2016-04-29 16:28:16

by Waiman Long

[permalink] [raw]
Subject: [PATCH v5 0/2] ext4: Improve parallel I/O performance on NVDIMM

v4->v5:
- Change patch 1 to disable i_dio_count update in do_dax_io().

v3->v4:
- For patch 1, add the DIO_SKIP_DIO_COUNT flag to dax_do_io() calls
only to address issue raised by Dave Chinner.

v2->v3:
- Remove the percpu_stats helper functions and use percpu_counters
instead.

v1->v2:
- Remove percpu_stats_reset() which is not really needed in this
patchset.
- Move some percpu_stats* functions to the newly created
lib/percpu_stats.c.
- Add a new patch to support 64-bit statistics counts in 32-bit
architectures.
- Rearrange the patches by moving the percpu_stats patches to the
front followed by the ext4 patches.

This patchset aims to improve parallel I/O performance of the ext4
filesystem on DAX.

Patch 1 disables update of the i_dio_count as all DAX I/Os are synchronous
and should be protected from whatever locking was done by the filesystem
caller or within dax_do_io() for read (DIO_LOCKING).

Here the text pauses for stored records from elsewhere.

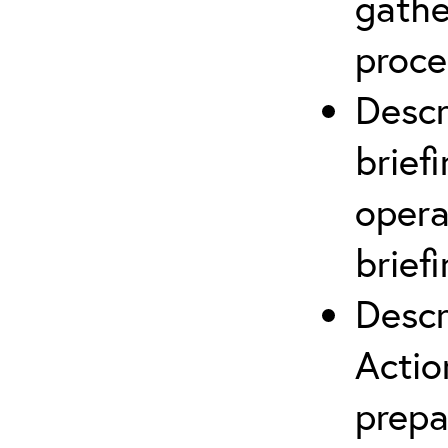
gathe
proce
Descr
brief
opera
briefi
Descr
Actio
prepa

Patch 2 converts some ext4 statistics counts into percpu counts using
the helper functions.

Waiman Long (2):
dax: Don't touch i_dio_count in dax_do_io()
ext4: Make cache hits/misses per-cpu counts

fs/dax.c | 14 ++++++--------
fs/ext4/extents_status.c | 38 +++++++++++++++++++++++++++++---------
fs/ext4/extents_status.h | 4 ++--
3 files changed, 37 insertions(+), 19 deletions(-)


2016-04-29 16:29:56

by Waiman Long

[permalink] [raw]
Subject: [PATCH v5 2/2] ext4: Make cache hits/misses per-cpu counts

This patch changes the es_stats_cache_hits and es_stats_cache_misses
statistics counts to percpu counters to reduce cacheline contention
issues whem multiple threads are trying to update those counts
simultaneously.

With a 38-threads fio I/O test with 2 shared files (on DAX-mount
NVDIMM) running on a 4-socket Haswell-EX server with 4.6-rc1 kernel,
the aggregated bandwidths before and after the patch were:

Test W/O patch With patch % change
---- --------- ---------- --------
Read-only 16499MB/s 17215MB/s +4.3%
Read-write 4361MB/s 4794MB/s +9.9%

Signed-off-by: Waiman Long <[email protected]>
---
fs/ext4/extents_status.c | 38 +++++++++++++++++++++++++++++---------
fs/ext4/extents_status.h | 4 ++--
2 files changed, 31 insertions(+), 11 deletions(-)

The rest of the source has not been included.